What the task asks
The whole listing needs retyping exactly; keep the pictures out of it.

Available data
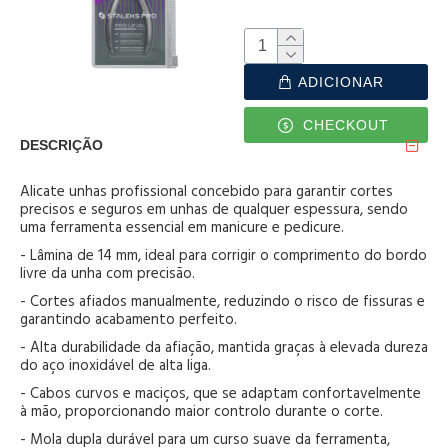
ADICIONAR
CHECKOUT
DESCRIÇÃO
Alicate unhas profissional concebido para garantir cortes
precisos e seguros em unhas de qualquer espessura, sendo
uma ferramenta essencial em manicure e pedicure.
- Lâmina de 14 mm, ideal para corrigir o comprimento do bordo
livre da unha com precisão.
- Cortes afiados manualmente, reduzindo o risco de fissuras e
garantindo acabamento perfeito.
- Alta durabilidade da afiação, mantida graças à elevada dureza
do aço inoxidável de alta liga.
- Cabos curvos e maciços, que se adaptam confortavelmente
à mão, proporcionando maior controlo durante o corte.
- Mola dupla durável para um curso suave da ferramenta,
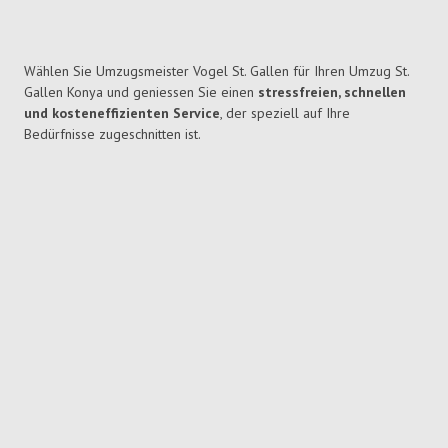
Wählen Sie Umzugsmeister Vogel St. Gallen für Ihren Umzug St.
Gallen Konya und geniessen Sie einen
stressfreien, schnellen
und kosteneffizienten Service
, der speziell auf Ihre
Bedürfnisse zugeschnitten ist.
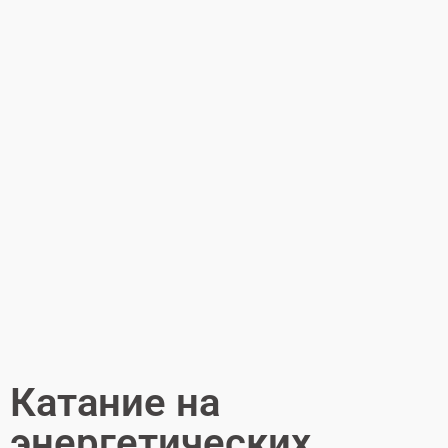
Катание на
энергетических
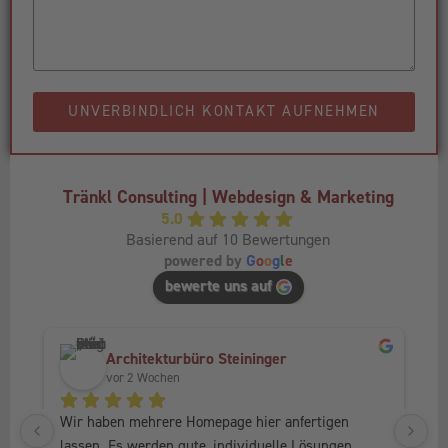
UNVERBINDLICH KONTAKT AUFNEHMEN
Tränkl Consulting | Webdesign & Marketing
5.0
Basierend auf 10 Bewertungen
powered by
G
o
o
g
l
e
bewerte uns auf
Architekturbüro Steininger
vor 2 Wochen
Wir haben mehrere Homepage hier anfertigen 
Ic
lassen. Es werden gute, individuelle Lösungen 
Fr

Response to this exercise
ADICIONAR
CHECKOUT
DESCRIÇÃO
Alicate unhas profissional concebido para garantir cortes
precisos e seguros em unhas de qualquer espessura, sendo
uma ferramenta essencial em manicure e pedicure.
- Lâmina de 14 mm, ideal para corrigir o comprimento do bordo
livre da unha com precisão.
- Cortes afiados manualmente, reduzindo o risco de fissuras e
garantindo acabamento perfeito.
- Alta durabilidade da afiação, mantida graças à elevada dureza
do aço inoxidável de alta liga.
- Cabos curvos e maciços, que se adaptam confortavelmente
à mão, proporcionando maior controlo durante o corte.
- Mola dupla durável para um curso suave da ferramenta,
Wählen Sie Umzugsmeister Vogel St. Gallen für Ihren Umzug St.
Gallen Konya und geniessen Sie einen
stressfreien, schnellen
und kosteneffizienten Service
, der speziell auf Ihre
Bedürfnisse zugeschnitten ist.
Катание на
энергетических
UNVERBINDLICH KONTAKT AUFNEHMEN
Tränkl Consulting | Webdesign & Marketing
5.0
Basierend auf 10 Bewertungen
powered by
G
o
o
g
l
e
bewerte uns auf
Architekturbüro Steininger
vor 2 Wochen
Wir haben mehrere Homepage hier anfertigen 
Ic
lassen. Es werden gute, individuelle Lösungen 
Fr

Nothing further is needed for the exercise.